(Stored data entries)
+ + + + + + +

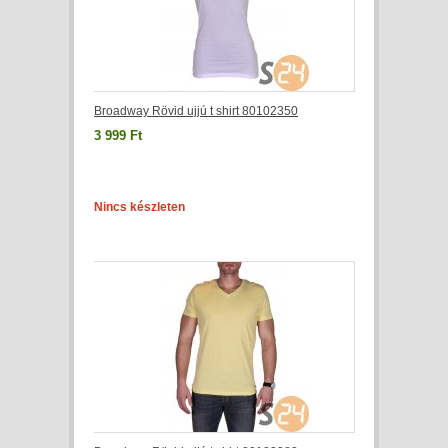
Broadway Rövid ujjú t shirt 80102350
3 999 Ft
Nincs készleten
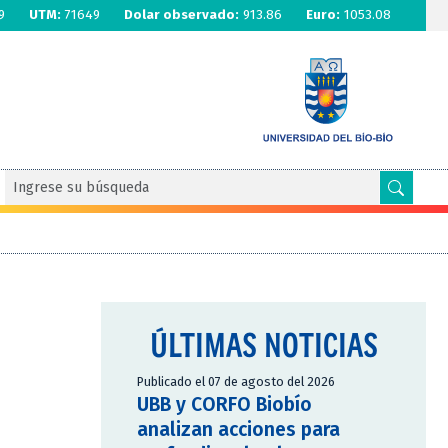
9
UTM:
71649
Dolar observado:
913.86
Euro:
1053.08
ÚLTIMAS NOTICIAS
Publicado el 07 de agosto del 2026
UBB y CORFO Biobío
analizan acciones para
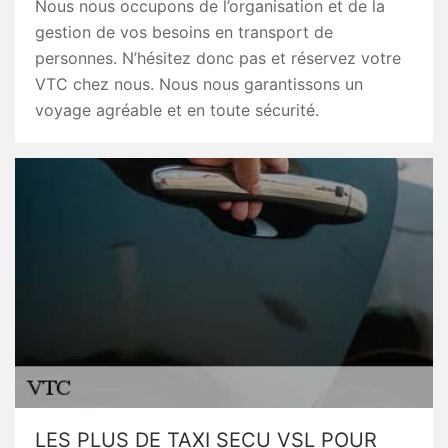
Nous nous occupons de l’organisation et de la
gestion de vos besoins en transport de
personnes. N’hésitez donc pas et réservez votre
VTC chez nous. Nous nous garantissons un
voyage agréable et en toute sécurité.
LES PLUS DE TAXI SECU VSL POUR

+ + + + + + +

§ WORK REQUEST: Each line of the entries that contains "nous" counts once; state the total as a bare number.

§ RESPONSE FOR THIS EXERCISE: 2